Police protection is important—so important that everyone should share in the costs
By Steven Hoffman
Gov. Tom Wolf’s state budget proposal once again calls for municipalities to help pay a larger share of the costs of state police services they receive. Under the proposal, municipalities that don’t have their own police departments would be required to help pay for the police protection through a fee. This fee would be calculated by using a formula that takes into account population, income, and coverage costs.
The state budget proposal is just a starting point for negotiations, of course. The concept of requiring municipalities to pay for state police services has been proposed before and it has not gained traction. That could certainly happen again.
Police protection is important. The State Police do a good job, but they are stretched way too thin to provide adequate protection. That’s why small boroughs like Oxford and Kennett have their own, 24-hour-a-day police departments.
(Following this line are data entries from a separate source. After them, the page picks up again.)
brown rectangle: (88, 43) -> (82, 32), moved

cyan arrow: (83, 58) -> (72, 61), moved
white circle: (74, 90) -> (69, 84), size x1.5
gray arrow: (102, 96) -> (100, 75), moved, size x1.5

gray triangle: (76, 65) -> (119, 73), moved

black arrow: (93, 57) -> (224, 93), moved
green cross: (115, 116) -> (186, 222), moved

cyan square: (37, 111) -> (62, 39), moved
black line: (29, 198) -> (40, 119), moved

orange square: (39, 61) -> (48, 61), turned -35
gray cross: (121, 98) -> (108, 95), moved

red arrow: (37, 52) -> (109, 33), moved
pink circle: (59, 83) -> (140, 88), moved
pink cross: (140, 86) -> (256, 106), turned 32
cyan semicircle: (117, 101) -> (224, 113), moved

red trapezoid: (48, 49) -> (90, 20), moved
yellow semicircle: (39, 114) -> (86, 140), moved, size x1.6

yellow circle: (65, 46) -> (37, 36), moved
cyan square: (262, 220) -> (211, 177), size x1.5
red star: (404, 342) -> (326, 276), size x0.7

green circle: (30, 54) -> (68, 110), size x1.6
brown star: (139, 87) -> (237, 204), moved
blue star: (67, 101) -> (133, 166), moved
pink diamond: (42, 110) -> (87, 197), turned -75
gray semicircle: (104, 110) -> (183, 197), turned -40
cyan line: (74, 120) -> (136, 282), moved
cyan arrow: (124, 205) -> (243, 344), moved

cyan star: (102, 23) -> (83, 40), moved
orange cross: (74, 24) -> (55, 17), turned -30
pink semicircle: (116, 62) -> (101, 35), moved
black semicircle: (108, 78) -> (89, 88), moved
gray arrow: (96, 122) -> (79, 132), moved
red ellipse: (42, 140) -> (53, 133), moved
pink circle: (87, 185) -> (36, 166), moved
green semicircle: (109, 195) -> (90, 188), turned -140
This is a major cost to taxpaying residents of these municipalities, but in 2020 police protection can’t be considered a luxury. It is a necessity.
Right here in southern Chester County, you see a good illustration of regional policing—where municipalities come together to address their policing needs in a fair, intelligent, and efficient way. The Southern Chester County Regional Police Department has shown how regional policing can work effectively.
In southern Chester County, you also see the unfairness of the current system where some municipalities have police protection and neighboring municipalities do not. Oxford Borough residents pay the costs of operating the full-time police department, and sometimes those officers are called upon to respond to calls in East Nottingham Township or Lower Oxford Township. The best solution is for there to be another regional police department to operate in the Oxford area, where it takes the State Police longer to respond to incidents because of the distance.
Implementing fees for municipalities that don’t have their police departments would certainly encourage more of them to pursue agreements with their neighbors for regional policing, which spreads out the costs for police protection to more people.
Police services must be paid for, one way or the other. Police protection is vitally important—so important that everyone should pay their share of the costs associated with those services.